Дмитрий Корелов хмыкнул что-то неопределенное, кивнул и жестом указал на дверь:
— Милости прошу, заходите.
Просторная комната, видимо, когда-то была складским помещением — стены толстые, каменные, маленькие оконца под самым потолком. В переднем углу, прямо против двери, взблескивали позолотой два старинных натюрморта. Здесь же, под натюрмортами, чуть ли не полстены занимал древний диван, обитый черной лоснящейся кожей. Под окнами стоял старый стол резной работы с львиными мордами на дверцах. На стенах пестрели выцветшие фотографии. Несколько кресел с витыми подлокотниками завершали обстановку. Видно, раньше она составляла старинный гарнитур и заполняла богатую квартиру хозяина.

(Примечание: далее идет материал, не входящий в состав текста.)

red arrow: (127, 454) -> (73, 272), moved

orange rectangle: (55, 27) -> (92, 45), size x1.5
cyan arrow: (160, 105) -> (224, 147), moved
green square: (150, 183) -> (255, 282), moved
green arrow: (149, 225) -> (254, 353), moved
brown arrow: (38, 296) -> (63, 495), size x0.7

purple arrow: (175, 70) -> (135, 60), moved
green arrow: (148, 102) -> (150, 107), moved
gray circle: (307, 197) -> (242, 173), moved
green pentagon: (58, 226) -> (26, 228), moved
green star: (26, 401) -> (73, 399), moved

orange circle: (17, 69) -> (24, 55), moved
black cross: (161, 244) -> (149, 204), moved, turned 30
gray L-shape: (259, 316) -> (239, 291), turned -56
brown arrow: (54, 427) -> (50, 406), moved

— Прошу, садитесь, — проговорил молодой Корелов. — Вот здесь, здесь будет удобнее...
Приезжий улыбнулся — похож на отца, очень похож!
Озадаченный хозяин продолжал стоять у двери, зябко потирая руки, а незнакомец, не присев, закурил ароматную сигарету с золотым ободком и начал разглядывать фотографии. Вот он остановился, поиграл тонкими пальцами, искоса глянул на Корелова.

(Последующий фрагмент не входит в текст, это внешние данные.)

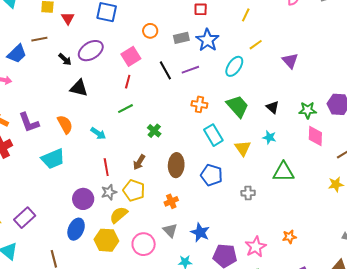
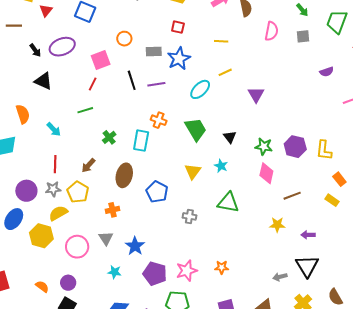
yellow line: (246, 15) -> (221, 41), turned 56
cyan rectangle: (213, 135) -> (141, 141), moved, turned 30

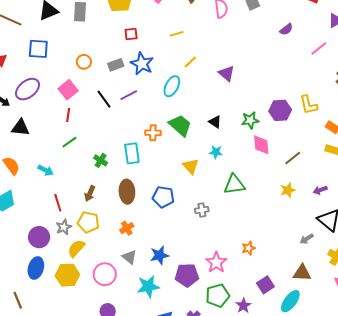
orange cross: (159, 120) -> (153, 133), moved
blue star: (135, 246) -> (159, 255), turned -30
cyan star: (114, 272) -> (148, 286), size x1.6

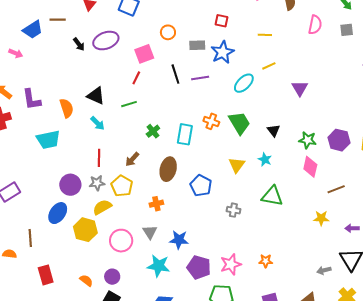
black triangle: (21, 128) -> (96, 96), moved

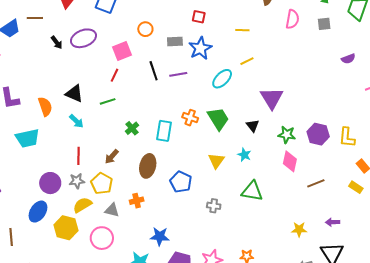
purple triangle: (300, 88) -> (272, 98), moved, size x1.4
yellow star: (321, 218) -> (299, 229), moved
gray triangle: (150, 232) -> (112, 210), moved, turned -42

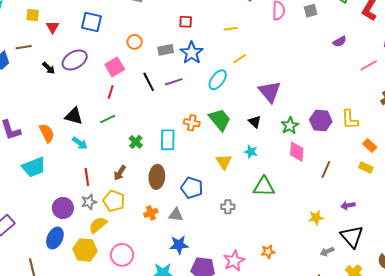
green star: (287, 135) -> (290, 126), turned -30
brown line: (316, 183) -> (326, 170), turned -36
gray triangle: (112, 210) -> (176, 215), moved

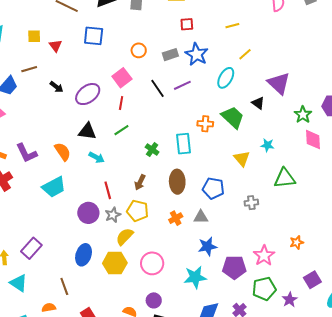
purple ellipse: (75, 60) -> (88, 94), moved
black triangle: (255, 122) -> (258, 103), moved
purple circle: (63, 208) -> (88, 213), moved

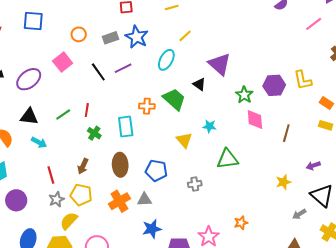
red line: (121, 103) -> (87, 110), moved
purple circle: (88, 213) -> (16, 200), moved
orange cross: (176, 218) -> (119, 201), size x1.5

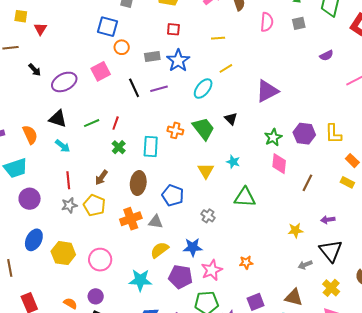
blue square: (33, 21) -> (107, 27), moved
purple triangle: (220, 64) -> (267, 91), moved, turned 40
gray cross: (195, 184) -> (208, 216), turned 32
yellow semicircle: (69, 221) -> (160, 250), moved
blue star: (152, 229) -> (193, 247), moved

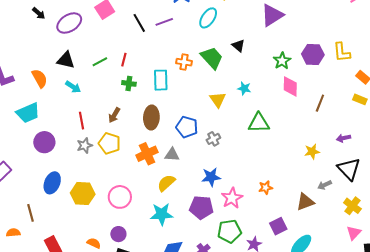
green cross: (119, 147) -> (129, 83), turned -32
gray cross: (208, 216) -> (213, 139), moved, turned 32
yellow semicircle: (160, 250) -> (166, 183), moved
brown triangle: (294, 297) -> (305, 202), moved, turned -30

— Изволите предками интересоваться? — хихикнул хозяин.
Гость потянулся к самой маленькой рамке, снял ее с гвоздика, посмотрел на свету — она! Корелов, не двигаясь, тоскливо следил за незнакомцем.
На фотографии — два офицера. Один сидит на стуле, лихо закинув ногу на ногу, обеими руками опирается на эфес шашки. Второй стоит рядом — тоненькие усики, фуражка с крутым козырьком надвинута на глаза.
— Этот, — постучал незнакомец в рамку.
Корелов торопливо вытер о брюки сразу вспотевшие руки.
— Всеволод Николаевич? — изумился он, нерешительно подаваясь вперед. — Всеволод Николаевич Чернявский?!
— Помнишь, Митя? Это хорошо. Однако же...
Приезжий приложил палец к губам, тревожно посмотрел на окно. Корелов подскочил, испуганно впился в его тяжелую руку:
— Да как же вы? Какими судьбами?
— Не всё сразу, — сказал Чернявский, освобождаясь от неловких объятий хозяина. — Проголодался я, да и устал с дороги...
— Да-да, — кивнул Корелов и отдернул тяжелую портьеру у противоположной стены. — Вставай, сынок!
В соседней комнате послышалось приглушенное мычание.
— Сын мой Николай, — виновато шепнул Корелов. И тут же пояснил: — Он немного того... помешанный... Грузчиком на станции работает. Пишет стихи... Трудно без бати — едва перебиваемся...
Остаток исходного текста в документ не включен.